Entries taken from a collection:
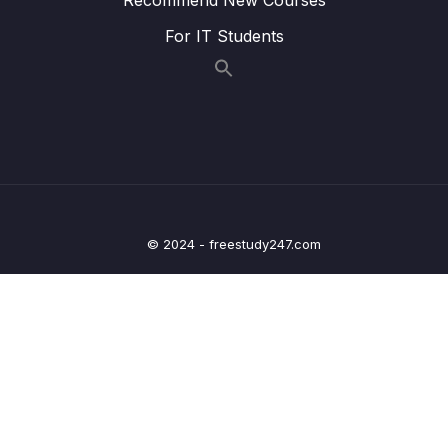
005 Our First AJAX Call
06:23
For IT Students
XMLHttpRequest_part2
005 Our First AJAX Call
06:23
XMLHttpRequest_part3
006 [OPTIONAL] How the Web Works
13:38
Requests and Responses
007 Welcome to Callback Hell_part1
04:37
© 2024 - freestudy247.com
007 Welcome to Callback Hell_part2
04:37
007 Welcome to Callback Hell_part3
04:37
008 Promises and the Fetch API
09:25
009 Consuming Promises
09:24
010 Chaining Promises
09:14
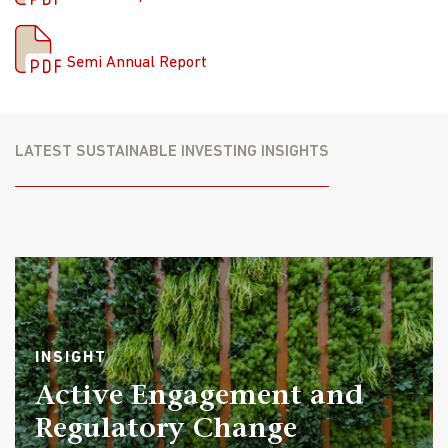
stock selection. The two detractors were consumer
Semi-Annual Report
staples due to an overweight allocation, utilities due to
Semi Annual Report
an overweight allocation and stock selection.
The largest contributors to absolute performance
included SK Square Co., Ltd., South Korean investment
LATEST SUSTAINABLE INVESTING INSIGHTS
company, Micron Technology, Inc., a U.S. semiconductor
manufacturer, and Samsung Electronics, a South Korean
semiconductor and consumer electronics maker. The
top three detractors included JD Health International
Inc., a Chinese online healthcare platform, Alibaba
Group, the largest e-commerce platform company in
China, and YDUQS Participacoes SA, a Brazilian on-
campus and distance-learning education company.
INSIGHT
Outlook
Active Engagement and
We believe the outlook for the second half of the year is
Regulatory Change
reasonably robust. Although interest rate cuts appear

* Your assignment *
Each line that includes the string "included" should be copied from the data.

* Answer *
included SK Square Co., Ltd., South Korean investment
top three detractors included JD Health International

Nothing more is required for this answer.